Task statement: Below are some records. Reproduce them exactly from their first line through the line with "التي تتميز بتصاميم", inclusive.
[Data supplied — start]
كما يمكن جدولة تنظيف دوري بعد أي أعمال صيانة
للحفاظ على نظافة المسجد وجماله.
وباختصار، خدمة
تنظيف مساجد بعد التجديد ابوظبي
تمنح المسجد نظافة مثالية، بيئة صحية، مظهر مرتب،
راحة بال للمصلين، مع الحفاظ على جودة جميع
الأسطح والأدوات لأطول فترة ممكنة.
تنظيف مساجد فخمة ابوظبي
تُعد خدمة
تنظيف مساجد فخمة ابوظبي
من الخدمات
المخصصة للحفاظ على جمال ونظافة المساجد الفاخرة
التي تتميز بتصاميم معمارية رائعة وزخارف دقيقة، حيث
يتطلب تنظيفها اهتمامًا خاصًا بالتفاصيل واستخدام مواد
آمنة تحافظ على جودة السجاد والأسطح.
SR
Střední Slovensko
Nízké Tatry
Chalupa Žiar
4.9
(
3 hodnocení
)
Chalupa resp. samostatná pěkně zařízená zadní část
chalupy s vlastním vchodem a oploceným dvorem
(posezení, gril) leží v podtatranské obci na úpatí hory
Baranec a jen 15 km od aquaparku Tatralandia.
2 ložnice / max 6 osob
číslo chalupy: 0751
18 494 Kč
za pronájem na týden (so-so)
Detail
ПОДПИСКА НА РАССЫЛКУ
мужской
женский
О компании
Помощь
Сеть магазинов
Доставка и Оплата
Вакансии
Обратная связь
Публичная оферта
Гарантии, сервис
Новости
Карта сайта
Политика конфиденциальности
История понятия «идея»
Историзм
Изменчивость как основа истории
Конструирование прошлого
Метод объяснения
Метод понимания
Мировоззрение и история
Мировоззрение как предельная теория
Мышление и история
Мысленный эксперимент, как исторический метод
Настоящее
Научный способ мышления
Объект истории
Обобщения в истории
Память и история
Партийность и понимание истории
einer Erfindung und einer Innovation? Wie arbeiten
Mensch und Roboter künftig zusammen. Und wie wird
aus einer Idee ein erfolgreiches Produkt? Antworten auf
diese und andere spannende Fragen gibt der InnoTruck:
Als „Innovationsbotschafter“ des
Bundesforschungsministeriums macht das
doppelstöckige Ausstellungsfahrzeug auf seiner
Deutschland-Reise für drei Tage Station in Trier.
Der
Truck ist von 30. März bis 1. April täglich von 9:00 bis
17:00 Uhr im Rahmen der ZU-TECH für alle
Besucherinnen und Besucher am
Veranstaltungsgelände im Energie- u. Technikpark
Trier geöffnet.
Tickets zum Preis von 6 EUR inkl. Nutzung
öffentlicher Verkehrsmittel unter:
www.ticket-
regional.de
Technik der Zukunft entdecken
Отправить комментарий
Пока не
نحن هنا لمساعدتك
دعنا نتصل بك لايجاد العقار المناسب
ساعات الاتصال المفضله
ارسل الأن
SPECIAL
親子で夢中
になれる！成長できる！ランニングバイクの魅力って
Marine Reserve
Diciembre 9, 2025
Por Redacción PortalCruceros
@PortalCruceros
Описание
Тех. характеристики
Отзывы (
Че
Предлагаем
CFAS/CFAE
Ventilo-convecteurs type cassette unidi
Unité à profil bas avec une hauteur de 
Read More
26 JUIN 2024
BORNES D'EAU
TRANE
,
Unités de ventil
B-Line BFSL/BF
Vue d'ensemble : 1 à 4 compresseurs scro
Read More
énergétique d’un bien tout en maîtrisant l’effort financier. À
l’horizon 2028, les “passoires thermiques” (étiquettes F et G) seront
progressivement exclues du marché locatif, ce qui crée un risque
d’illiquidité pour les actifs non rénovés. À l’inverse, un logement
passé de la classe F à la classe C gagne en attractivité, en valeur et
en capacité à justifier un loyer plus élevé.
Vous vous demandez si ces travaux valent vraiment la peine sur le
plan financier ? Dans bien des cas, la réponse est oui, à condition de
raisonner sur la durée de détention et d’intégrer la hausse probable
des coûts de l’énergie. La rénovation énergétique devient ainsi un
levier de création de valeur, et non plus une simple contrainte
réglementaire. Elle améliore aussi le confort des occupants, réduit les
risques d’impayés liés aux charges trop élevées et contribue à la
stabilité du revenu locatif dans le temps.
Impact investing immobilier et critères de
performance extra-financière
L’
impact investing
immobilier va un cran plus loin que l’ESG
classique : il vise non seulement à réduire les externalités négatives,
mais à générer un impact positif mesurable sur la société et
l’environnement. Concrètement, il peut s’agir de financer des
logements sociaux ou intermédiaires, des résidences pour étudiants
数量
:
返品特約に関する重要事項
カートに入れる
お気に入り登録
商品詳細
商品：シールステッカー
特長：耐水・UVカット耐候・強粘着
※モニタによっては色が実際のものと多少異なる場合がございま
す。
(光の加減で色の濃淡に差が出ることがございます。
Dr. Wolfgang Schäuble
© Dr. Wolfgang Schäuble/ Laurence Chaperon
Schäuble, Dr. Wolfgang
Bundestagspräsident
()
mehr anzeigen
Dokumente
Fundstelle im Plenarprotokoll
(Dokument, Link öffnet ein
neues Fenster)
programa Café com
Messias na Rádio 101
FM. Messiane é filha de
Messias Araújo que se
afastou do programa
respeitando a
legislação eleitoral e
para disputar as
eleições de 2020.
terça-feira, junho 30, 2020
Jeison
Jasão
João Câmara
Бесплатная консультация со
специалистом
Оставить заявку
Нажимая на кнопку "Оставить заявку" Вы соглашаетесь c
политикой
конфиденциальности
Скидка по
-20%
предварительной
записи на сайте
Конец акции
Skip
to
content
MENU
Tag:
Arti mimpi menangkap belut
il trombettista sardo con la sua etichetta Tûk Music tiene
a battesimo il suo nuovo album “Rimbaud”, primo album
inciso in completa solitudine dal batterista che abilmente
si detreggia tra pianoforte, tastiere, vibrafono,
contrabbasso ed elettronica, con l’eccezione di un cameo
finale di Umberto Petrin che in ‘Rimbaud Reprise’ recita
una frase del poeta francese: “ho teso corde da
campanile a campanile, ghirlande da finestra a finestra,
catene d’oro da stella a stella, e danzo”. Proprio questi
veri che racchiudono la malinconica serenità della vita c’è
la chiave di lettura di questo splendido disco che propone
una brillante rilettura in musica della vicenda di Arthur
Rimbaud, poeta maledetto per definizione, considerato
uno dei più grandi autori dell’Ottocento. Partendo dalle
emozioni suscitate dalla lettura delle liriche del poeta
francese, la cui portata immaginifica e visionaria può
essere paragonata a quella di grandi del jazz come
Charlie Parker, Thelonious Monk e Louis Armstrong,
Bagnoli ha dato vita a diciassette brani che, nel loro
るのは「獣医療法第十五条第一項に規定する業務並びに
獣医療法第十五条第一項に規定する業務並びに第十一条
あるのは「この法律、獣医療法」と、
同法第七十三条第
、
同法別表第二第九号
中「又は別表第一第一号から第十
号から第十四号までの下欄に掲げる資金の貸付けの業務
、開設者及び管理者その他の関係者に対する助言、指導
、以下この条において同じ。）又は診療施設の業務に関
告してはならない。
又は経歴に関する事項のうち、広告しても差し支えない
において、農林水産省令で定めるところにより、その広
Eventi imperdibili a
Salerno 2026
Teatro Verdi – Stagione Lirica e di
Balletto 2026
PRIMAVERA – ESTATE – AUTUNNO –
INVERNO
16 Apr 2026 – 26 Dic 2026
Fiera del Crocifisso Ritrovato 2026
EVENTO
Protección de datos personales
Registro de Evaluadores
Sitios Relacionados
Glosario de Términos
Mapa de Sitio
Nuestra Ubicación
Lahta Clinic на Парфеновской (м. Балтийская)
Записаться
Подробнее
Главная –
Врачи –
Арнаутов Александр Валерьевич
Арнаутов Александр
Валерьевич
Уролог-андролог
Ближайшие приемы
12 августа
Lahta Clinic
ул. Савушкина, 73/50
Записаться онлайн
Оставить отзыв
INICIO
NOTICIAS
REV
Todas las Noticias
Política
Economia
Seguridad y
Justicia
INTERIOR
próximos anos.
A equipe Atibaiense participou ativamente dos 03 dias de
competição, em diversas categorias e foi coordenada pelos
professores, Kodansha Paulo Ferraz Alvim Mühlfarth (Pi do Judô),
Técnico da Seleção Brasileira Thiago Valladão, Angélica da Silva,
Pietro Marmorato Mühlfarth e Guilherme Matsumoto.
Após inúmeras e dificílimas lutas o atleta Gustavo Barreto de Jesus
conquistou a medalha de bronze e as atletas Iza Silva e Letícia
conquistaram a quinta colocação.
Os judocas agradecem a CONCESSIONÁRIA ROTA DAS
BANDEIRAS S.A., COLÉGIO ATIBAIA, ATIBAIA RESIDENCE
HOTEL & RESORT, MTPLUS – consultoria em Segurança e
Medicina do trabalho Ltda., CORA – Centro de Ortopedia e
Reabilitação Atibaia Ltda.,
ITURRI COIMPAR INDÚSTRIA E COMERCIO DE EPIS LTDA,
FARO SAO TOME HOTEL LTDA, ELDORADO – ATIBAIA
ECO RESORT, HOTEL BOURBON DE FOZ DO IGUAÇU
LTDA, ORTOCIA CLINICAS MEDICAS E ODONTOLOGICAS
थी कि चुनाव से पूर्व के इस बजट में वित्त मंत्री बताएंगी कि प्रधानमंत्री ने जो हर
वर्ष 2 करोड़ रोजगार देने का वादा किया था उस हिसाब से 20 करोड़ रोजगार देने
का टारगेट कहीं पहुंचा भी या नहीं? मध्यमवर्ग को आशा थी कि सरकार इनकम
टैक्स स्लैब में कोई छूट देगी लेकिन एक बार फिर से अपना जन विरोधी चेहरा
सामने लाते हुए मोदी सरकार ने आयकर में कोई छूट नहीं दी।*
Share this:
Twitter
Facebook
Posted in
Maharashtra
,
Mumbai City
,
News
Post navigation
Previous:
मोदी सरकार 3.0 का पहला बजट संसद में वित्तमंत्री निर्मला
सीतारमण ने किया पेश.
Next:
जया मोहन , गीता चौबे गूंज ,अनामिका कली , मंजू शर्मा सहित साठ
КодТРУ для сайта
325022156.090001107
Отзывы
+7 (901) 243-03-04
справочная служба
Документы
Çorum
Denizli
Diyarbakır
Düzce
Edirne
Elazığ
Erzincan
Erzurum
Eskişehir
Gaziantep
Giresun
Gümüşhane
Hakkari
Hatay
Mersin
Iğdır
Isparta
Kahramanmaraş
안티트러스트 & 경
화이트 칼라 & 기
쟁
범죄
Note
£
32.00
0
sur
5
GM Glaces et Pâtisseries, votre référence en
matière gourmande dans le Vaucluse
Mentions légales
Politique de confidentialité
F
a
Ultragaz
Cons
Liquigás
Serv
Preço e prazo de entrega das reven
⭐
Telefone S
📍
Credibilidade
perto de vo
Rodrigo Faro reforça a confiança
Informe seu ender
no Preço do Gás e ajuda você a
[Data supplied — finish]
Exercise response:
كما يمكن جدولة تنظيف دوري بعد أي أعمال صيانة
للحفاظ على نظافة المسجد وجماله.
وباختصار، خدمة
تنظيف مساجد بعد التجديد ابوظبي
تمنح المسجد نظافة مثالية، بيئة صحية، مظهر مرتب،
راحة بال للمصلين، مع الحفاظ على جودة جميع
الأسطح والأدوات لأطول فترة ممكنة.
تنظيف مساجد فخمة ابوظبي
تُعد خدمة
تنظيف مساجد فخمة ابوظبي
من الخدمات
المخصصة للحفاظ على جمال ونظافة المساجد الفاخرة
التي تتميز بتصاميم معمارية رائعة وزخارف دقيقة، حيث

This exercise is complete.